As the International Monetary Fund (IMF) Spring Meetings come to a close in Washington, one reality stands out: the repercussions of the crisis in the Middle East continue to weaken the most vulnerable economies, particularly in Africa.

Behind the geopolitical tensions, very concrete economic effects are being felt in low-income countries. Rising prices, pressure on public finances, and slowing financial flows: the shock is both multifaceted and profound.

A Surge in Prices with Direct Consequences

Among the first impacts observed is the rapid and significant increase in the prices of food, energy, and fertilizers. This widespread inflation is weighing heavily on already fragile economies.

This is compounded by rising transportation costs, declining revenues from tourism and remittances, and tightening financing conditions. For countries with access to international markets, spreads are widening, while currencies are coming under increased pressure.

As a result, many African countries are facing strong balance of payments pressures, at a time when fiscal space is limited—or even nonexistent.

Uneven Impact Depending on Economic Profiles

While the crisis is global, its effects are not uniform. Some African countries that export oil or strategic minerals might, in theory, benefit from higher commodity prices. But the reality is more nuanced.

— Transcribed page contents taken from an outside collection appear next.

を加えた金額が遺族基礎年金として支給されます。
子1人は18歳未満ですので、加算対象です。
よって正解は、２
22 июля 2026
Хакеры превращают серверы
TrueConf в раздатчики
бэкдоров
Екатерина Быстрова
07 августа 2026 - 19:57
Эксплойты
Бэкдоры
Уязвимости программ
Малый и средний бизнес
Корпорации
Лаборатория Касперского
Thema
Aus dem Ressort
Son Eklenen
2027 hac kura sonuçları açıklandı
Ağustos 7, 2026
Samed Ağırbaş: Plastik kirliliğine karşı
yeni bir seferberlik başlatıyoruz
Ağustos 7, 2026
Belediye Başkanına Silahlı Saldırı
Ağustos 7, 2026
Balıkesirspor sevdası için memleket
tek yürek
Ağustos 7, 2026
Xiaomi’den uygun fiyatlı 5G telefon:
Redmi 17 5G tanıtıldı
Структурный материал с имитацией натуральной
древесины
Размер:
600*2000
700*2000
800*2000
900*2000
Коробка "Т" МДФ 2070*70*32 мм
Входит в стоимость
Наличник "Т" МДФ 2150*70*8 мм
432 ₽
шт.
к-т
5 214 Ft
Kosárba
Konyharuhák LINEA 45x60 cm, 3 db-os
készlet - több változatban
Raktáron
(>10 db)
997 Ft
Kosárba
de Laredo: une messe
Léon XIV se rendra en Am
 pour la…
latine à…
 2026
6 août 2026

Even these economies are experiencing the effects of global inflation. Some import refined oil, exposing them directly to rising prices. Others are severely affected by the surge in fertilizer costs, a key factor in economies where agriculture remains dominant.

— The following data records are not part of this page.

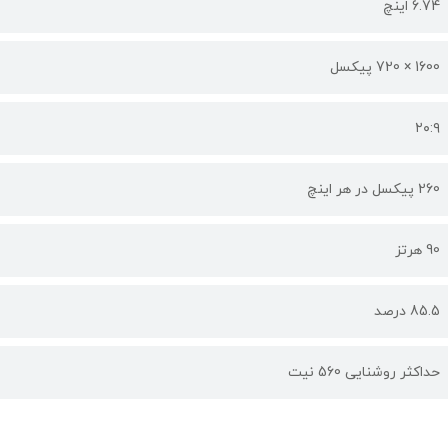
6.74 اینچ
1600 × 720 پیکسل
۲۰:۹
260 پیکسل در هر اینچ
90 هرتز
85.5 درصد
حداکثر روشنایی 560 نیت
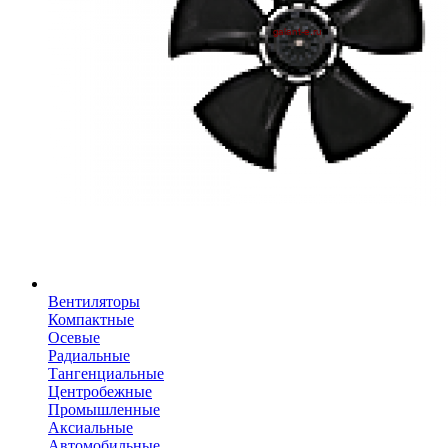
Вентиляторы
Компактные
Осевые
Радиальные
Тангенциальные
Центробежные
Промышленные
Аксиальные
Автомобильные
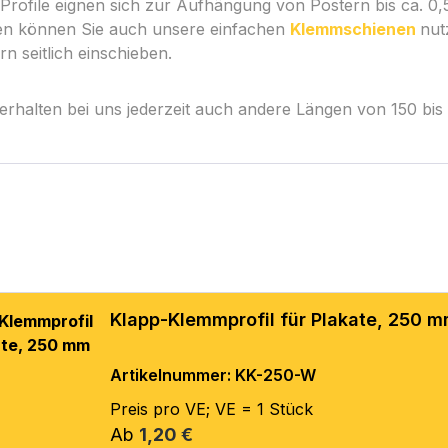
Profile eignen sich zur
Aufhängung von Postern bis ca. 0,5
n können Sie auch unsere einfachen
Klemmschienen
nut
n seitlich einschieben.
e erhalten bei uns jederzeit auch andere Längen von 150 bis 
Klapp-Klemmprofil für Plakate, 250 
Artikelnummer: KK-250-W
Preis pro VE; VE = 1 Stück
Regulärer Preis:
Ab
1,20 €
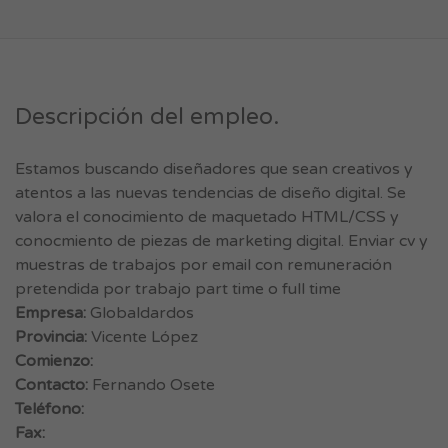
Descripción del empleo.
Estamos buscando diseñadores que sean creativos y
atentos a las nuevas tendencias de diseño digital. Se
valora el conocimiento de maquetado HTML/CSS y
conocmiento de piezas de marketing digital. Enviar cv y
muestras de trabajos por email con remuneración
pretendida por trabajo part time o full time
Empresa:
Globaldardos
Provincia:
Vicente López
Comienzo:
Contacto:
Fernando Osete
Teléfono:
Fax:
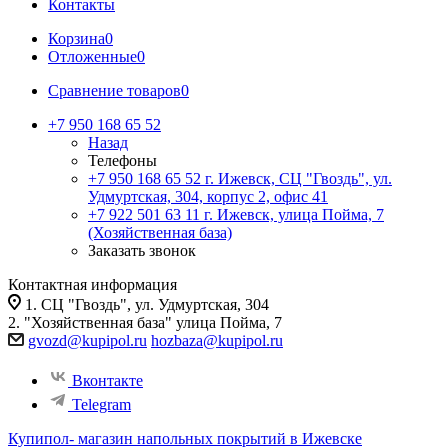
Контакты
Корзина
0
Отложенные
0
Сравнение товаров
0
+7 950 168 65 52
Назад
Телефоны
+7 950 168 65 52
г. Ижевск, СЦ "Гвоздь", ул.
Удмуртская, 304, корпус 2, офис 41
+7 922 501 63 11
г. Ижевск, улица Пойма, 7
(Хозяйственная база)
Заказать звонок
Контактная информация
1. СЦ "Гвоздь", ул. Удмуртская, 304
2. "Хозяйственная база" улица Пойма, 7
gvozd@kupipol.ru
hozbaza@kupipol.ru
Вконтакте
Telegram
Купипол- магазин напольных покрытий в Ижевске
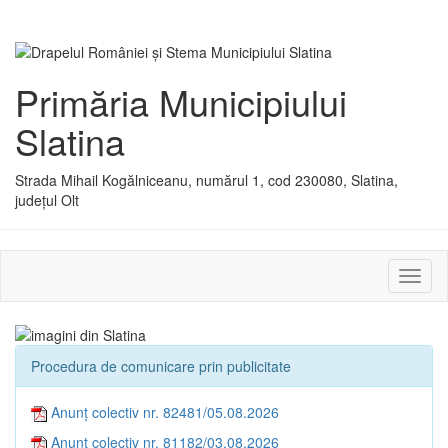
Primăria Municipiului
Slatina
Strada Mihail Kogălniceanu, numărul 1, cod 230080, Slatina,
județul Olt
Activ
sau
dezac
meniu
Procedura de comunicare prin publicitate
Anunț colectiv nr. 82481/05.08.2026
Anunț colectiv nr. 81182/03.08.2026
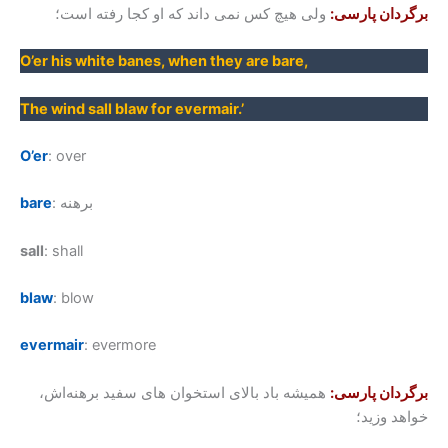
برگردان پارسی:
ولی هیچ کس نمی داند که او کجا رفته است؛
O’er his white banes, when they are bare,
The wind sall blaw for evermair.’
O’er
: over
: برهنه
bare
sall
: shall
blaw
: blow
evermair
: evermore
برگردان پارسی:
همیشه باد بالای استخوان های سفید برهنه‌اش،
خواهد وزید؛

One figure highlights this vulnerability: in low-income countries, 43% of household spending goes to food, compared to 25% in emerging markets and just 12% in advanced economies. Any increase in food prices therefore has a disproportionately large impact.

Tourism and Air Connectivity Declining

Another affected sector is tourism. Several African economies rely heavily on international tourist flows, particularly through Gulf hubs such as Dubai or Doha.

Reduced connectivity and fewer travelers are leading to a drop in tourism revenues, further worsening economic conditions.

Limited Room for Government Action

Faced with this situation, African governments have constrained options. The main challenge is to respond to the crisis without undermining fiscal sustainability.

Countries are urged to avoid excessive policy commitments and to prioritize targeted measures. In many cases, responses must be budget-neutral, relying on reallocating existing resources.

The goal is twofold: to protect the most vulnerable populations while preserving long-term development priorities.

A Delicate Equation for Africa

Caught between imported inflation, dependence on international markets, and structural fragilities, African economies find themselves on the front line of a crisis they did not cause.

In this context, the ability of governments to adapt, along with support from international institutions, will be crucial to prevent a deepening of economic and social imbalances across the continent.